Preclassic Mayan archaeological site in Guatemala

Ujuxte and other Preclassic Maya sites, western Central America.

The site of Ujuxte after the Ramón or Breadnut tree (Brosimum alicastrum)) is the largest Preclassic Maya site to be discovered on the Guatemalan Pacific coast. It is in the Retalhuleu Department, in western Guatemala.

==Site==
The site includes approximately two hundred earthen mounds spread over some 200 hectares (494 acres) of farmland. Located 12 km from the Pacific Ocean, the site is of particular importance because there has been no Preclassic site of comparable size and period of occupation excavated in this region. The site was probably founded about 1200 BC and was occupied until about AD 200, when it was apparently abandoned in favor of Takalik Abaj, to the east.

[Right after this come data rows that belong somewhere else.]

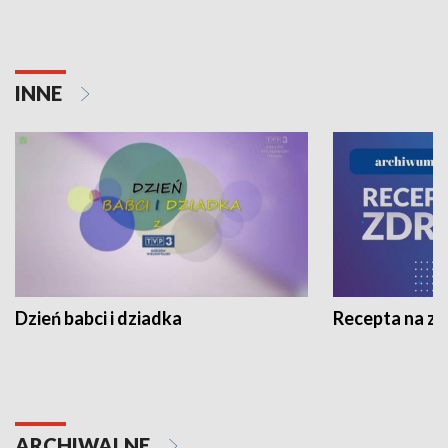
INNE
Dzień babci i dziadka
Recepta na z
ARCHIWALNE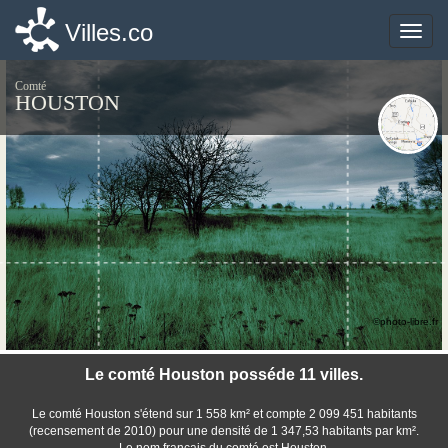
Villes.co
Villes.co
Toggle
Toggle
naviga
naviga
Comté
HOUSTON
©photo-libre.fr
Le comté Houston posséde 11 villes.
Le comté Houston s'étend sur 1 558 km² et compte 2 099 451 habitants
(recensement de 2010) pour une densité de 1 347,53 habitants par km².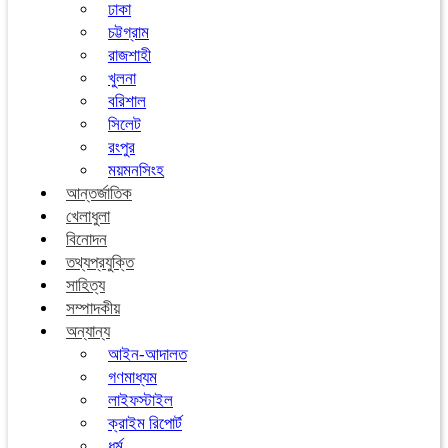
ঢাকা
চট্টগ্রাম
রাজশাহী
খুলনা
বরিশাল
সিলেট
রংপুর
ময়মনসিংহ
আন্তর্জাতিক
খেলাধুলা
বিনোদন
তথ্যপ্রযুক্তি
সাহিত্য
সম্পাদকীয়
অন্যান্য
আইন-আদালত
গণমাধ্যম
লাইফস্টাইল
ক্রাইম রিপোর্ট
ধর্ম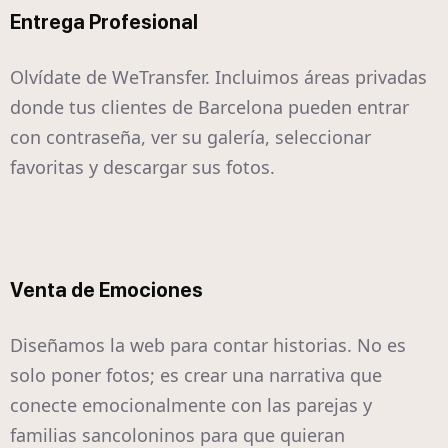
Entrega Profesional
Olvídate de WeTransfer. Incluimos áreas privadas
donde tus clientes de Barcelona pueden entrar
con contraseña, ver su galería, seleccionar
favoritas y descargar sus fotos.
Venta de Emociones
Diseñamos la web para contar historias. No es
solo poner fotos; es crear una narrativa que
conecte emocionalmente con las parejas y
familias sancoloninos para que quieran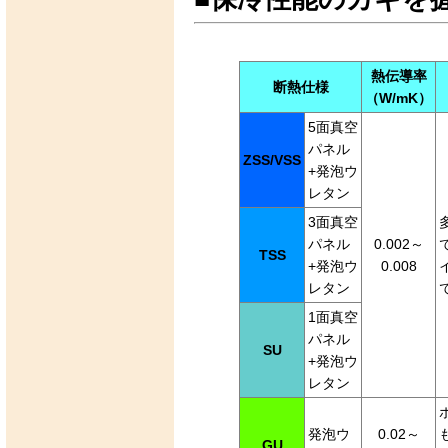
熱伝導率
断熱仕様
（W/mK）
5面真空
パネル
ZSS/VSS
+発泡ウ
レタン
3面真空
パネル
0.002～
TSS
+発泡ウ
0.008
レタン
1面真空
パネル
SU
+発泡ウ
レタン
発泡ウ
0.02～
GU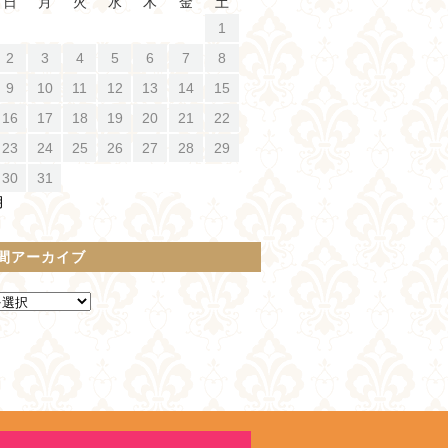
日
月
火
水
木
金
土
1
2
3
4
5
6
7
8
9
10
11
12
13
14
15
16
17
18
19
20
21
22
23
24
25
26
27
28
29
30
31
月
間アーカイブ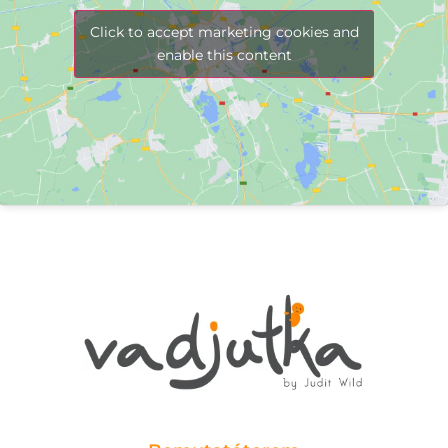
Click to accept marketing cookies and
enable this content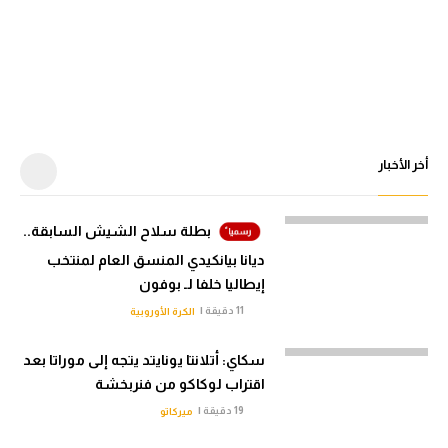
أخر الأخبار
بطلة سلاح الشيش السابقة..
ديانا بيانكيدي المنسق العام لمنتخب
إيطاليا خلفا لـ بوفون
11 دقيقة |
الكرة الأوروبية
سكاي: أتلانتا يونايتد يتجه إلى موراتا بعد
اقتراب لوكاكو من فنربخشة
19 دقيقة |
ميركاتو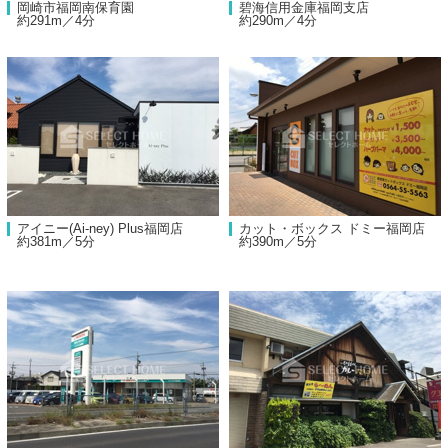
岡崎市福岡南保育園
碧海信用金庫福岡支店
約291m／4分
約290m／4分
アイニー(Ai-ney) Plus福岡店
カット・ボックス ドミー福岡店
約381m／5分
約390m／5分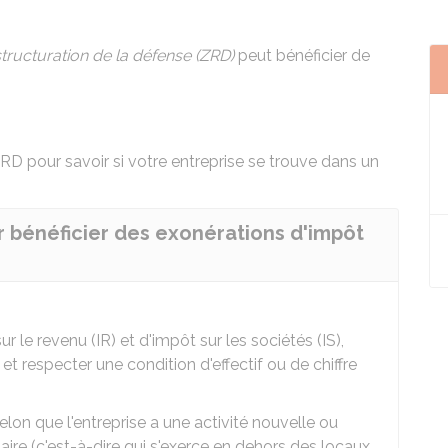
tructuration de la défense (ZRD)
peut bénéficier de
 ZRD
pour savoir si votre entreprise se trouve dans un
r bénéficier des exonérations d'impôt
 le revenu (IR) et d'impôt sur les sociétés (IS),
 et respecter une condition d'effectif ou de chiffre
elon que l'entreprise a une activité nouvelle ou
aire (c'est-à-dire qui s'exerce en dehors des locaux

The two largest mounds are the focus of the central plaza which is oriented to the raising of the sun on the mornings of the spring and fall equinoxes. Mound 1 is 20 m in height and Mound 2 is 16 m high. The plaza also consists of an early ballcourt formed by Mounds 3 and 4, each over 7 m tall. Early occupation of the site was widespread, covering over 4 km2. Later growth filled in the open spaces, forming the current dense pattern of mounds seen today.

The central plaza appears to have a celestial alignment that coincides with the rise and fall of the Pleiades. Also, on the summer solstice the sun rises from behind the Tajumulco volcano on the eastern horizon, in a line directly over the plaza. The celestial alignment is only maintained in the central plaza, which is most likely the ceremonial center. The outer edges of the site, however, show no alignment, possibly representing a residential area. Several regional sites, contemporaneous and in proximity to Ujuxte, are smaller copies and appear to be secondary centers to Ujuxte, which indicate its importance and domination in the region.

==Study==
The Ujuxte Archaeological Project was begun, by E. M. Shook and the Universidad de San Carlos de Guatemala, in order to amplify data on the Early and Middle Preclassic periods along the Pacific coastal plain of Guatemala and to investigate the key questions of regional prehistory following the collapse of La Blanca. The research at Ujuxte is centered on the study of the growth and collapse of early states in the region. One nearby secondary center, Chiquirines, had a focal grouping of mounds that replicated the principal grouping at Ujuxte.